# Exercise goal
Only the lines from the one bearing "siirtymisiin kuluu vähemmän" through the end of the listing belong in your response, restated word for word and without pictures.

Records supplied: Begin

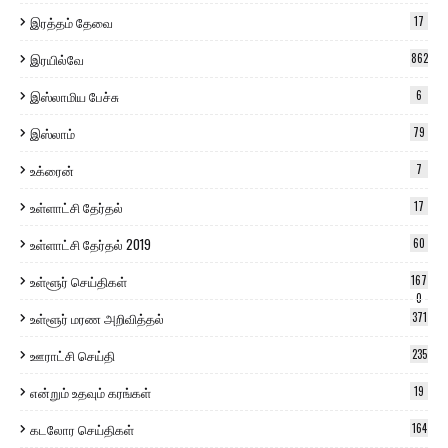
இரத்தம் தேவை
17
இரயில்வே
862
இஸ்லாமிய பேச்சு
6
இஸ்லாம்
79
உக்ரைன்
7
உள்ளாட்சி தேர்தல்
17
உள்ளாட்சி தேர்தல் 2019
60
உள்ளூர் செய்திகள்
167
0
உள்ளூர் மரண அறிவித்தல்
371
ஊராட்சி செய்தி
235
என்றும் உதவும் கரங்கள்
19
கடலோர செய்திகள்
164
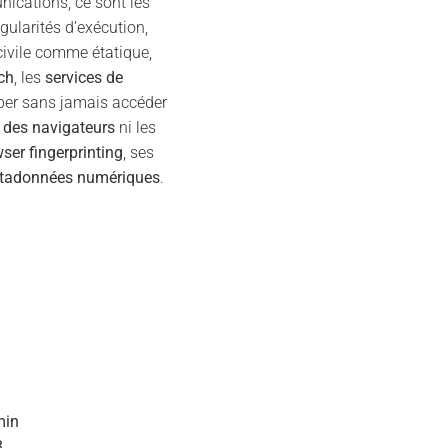
ications, ce sont les
gularités d’exécution,
civile comme étatique,
ch
, les
services de
ciper sans jamais accéder
 des navigateurs
ni les
ser fingerprinting
, ses
étadonnées numériques
.
min
8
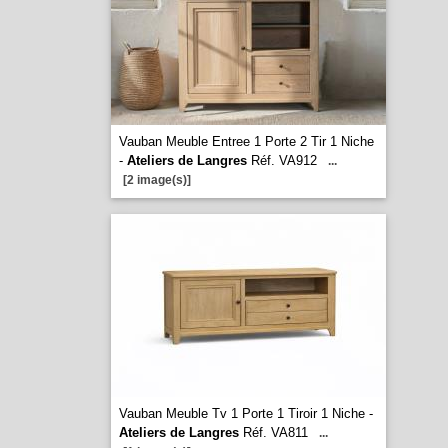
Vauban Meuble Entree 1 Porte 2 Tir 1 Niche
-
Ateliers de Langres
Réf. VA912
...
[2 image(s)]
Vauban Meuble Tv 1 Porte 1 Tiroir 1 Niche -
Ateliers de Langres
Réf. VA811
...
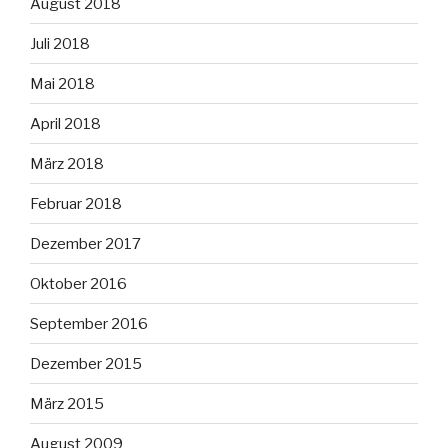
August 2018
Juli 2018
Mai 2018
April 2018
März 2018
Februar 2018
Dezember 2017
Oktober 2016
September 2016
Dezember 2015
März 2015
August 2009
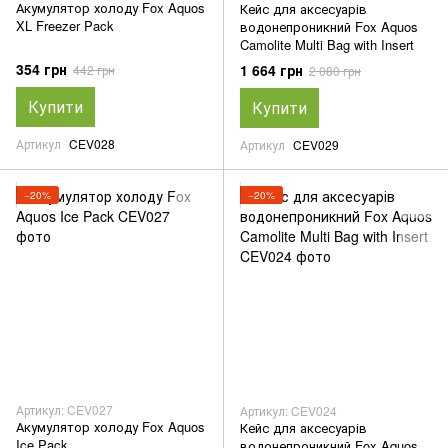
Акумулятор холоду Fox Aquos
Кейс для аксесуарів
XL Freezer Pack
водонепроникний Fox Aquos
Camolite Multi Bag with Insert
354 грн
1 664 грн
442 грн
2 080 грн
Купити
Купити
Артикул
CEV028
Артикул
CEV029
−20%
−20%
Артикул: CEV027
Артикул: CEV024
Акумулятор холоду Fox Aquos
Кейс для аксесуарів
Ice Pack
водонепроникний Fox Aquos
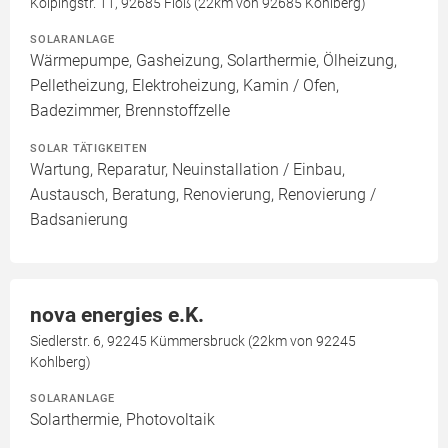
Kolpingstr. 11, 92685 Floß (22km von 92685 Kohlberg)
SOLARANLAGE
Wärmepumpe, Gasheizung, Solarthermie, Ölheizung,
Pelletheizung, Elektroheizung, Kamin / Ofen,
Badezimmer, Brennstoffzelle
SOLAR TÄTIGKEITEN
Wartung, Reparatur, Neuinstallation / Einbau,
Austausch, Beratung, Renovierung, Renovierung /
Badsanierung
nova energies e.K.
Siedlerstr. 6, 92245 Kümmersbruck (22km von 92245
Kohlberg)
SOLARANLAGE
Solarthermie, Photovoltaik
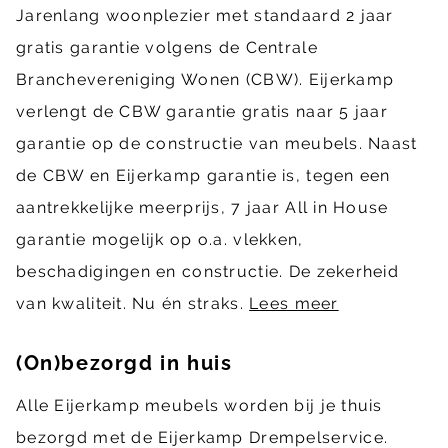
Jarenlang woonplezier met standaard 2 jaar
gratis garantie volgens de Centrale
Branchevereniging Wonen (CBW). Eijerkamp
verlengt de CBW garantie gratis naar 5 jaar
garantie op de constructie van meubels. Naast
de CBW en Eijerkamp garantie is, tegen een
aantrekkelijke meerprijs, 7 jaar All in House
garantie mogelijk op o.a. vlekken,
beschadigingen en constructie. De zekerheid
van kwaliteit. Nu én straks.
Lees meer
(On)bezorgd in huis
Alle Eijerkamp meubels worden bij je thuis
bezorgd met de Eijerkamp Drempelservice.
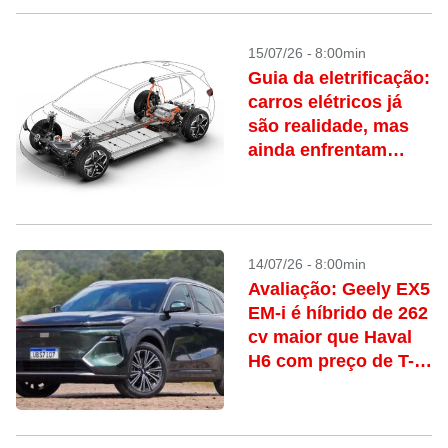
15/07/26 - 8:00min
Guia da eletrificação:
carros elétricos já
são realidade, mas
ainda enfrentam
barreiras
14/07/26 - 8:00min
Avaliação: Geely EX5
EM-i é híbrido de 262
cv maior que Haval
H6 com preço de T-
Cross e Creta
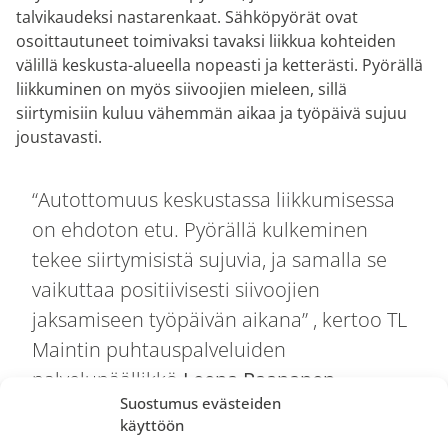
talvikaudeksi nastarenkaat. Sähköpyörät ovat
osoittautuneet toimivaksi tavaksi liikkua kohteiden
välillä keskusta-alueella nopeasti ja ketterästi. Pyörällä
liikkuminen on myös siivoojien mieleen, sillä
siirtymisiin kuluu vähemmän aikaa ja työpäivä sujuu
joustavasti.
“Autottomuus keskustassa liikkumisessa
on ehdoton etu. Pyörällä kulkeminen
tekee siirtymisistä sujuvia, ja samalla se
vaikuttaa positiivisesti siivoojien
jaksamiseen työpäivän aikana” , kertoo TL
Maintin puhtauspalveluiden
palvelupäällikkö
Leena Paananen.
Suostumus evästeiden
käyttöön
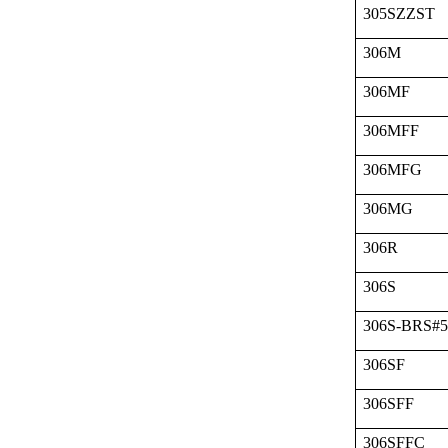
305SZZST
306M
306MF
306MFF
306MFG
306MG
306R
306S
306S-BRS#
306SF
306SFF
306SFFC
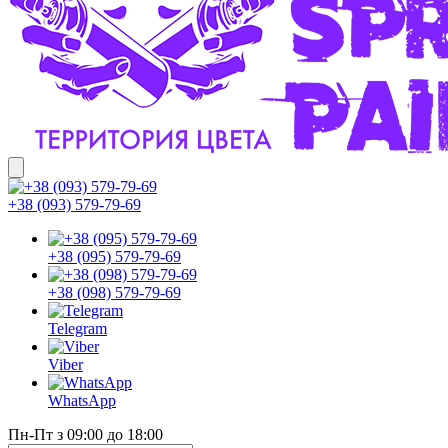
+38 (093) 579-79-69
+38 (095) 579-79-69
+38 (098) 579-79-69
Telegram
Viber
WhatsApp
Пн-Пт з 09:00 до 18:00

Records supplied: End

# Exercise solution
siirtymisiin kuluu vähemmän aikaa ja työpäivä sujuu
joustavasti.
“Autottomuus keskustassa liikkumisessa
on ehdoton etu. Pyörällä kulkeminen
tekee siirtymisistä sujuvia, ja samalla se
vaikuttaa positiivisesti siivoojien
jaksamiseen työpäivän aikana” , kertoo TL
Maintin puhtauspalveluiden
palvelupäällikkö
Leena Paananen.
Suostumus evästeiden
käyttöön
305SZZST
306M
306MF
306MFF
306MFG
306MG
306R
306S
306S-BRS#
306SF
306SFF
306SFFC
+38 (093) 579-79-69
+38 (095) 579-79-69
+38 (098) 579-79-69
Telegram
Viber
WhatsApp
Пн-Пт з 09:00 до 18:00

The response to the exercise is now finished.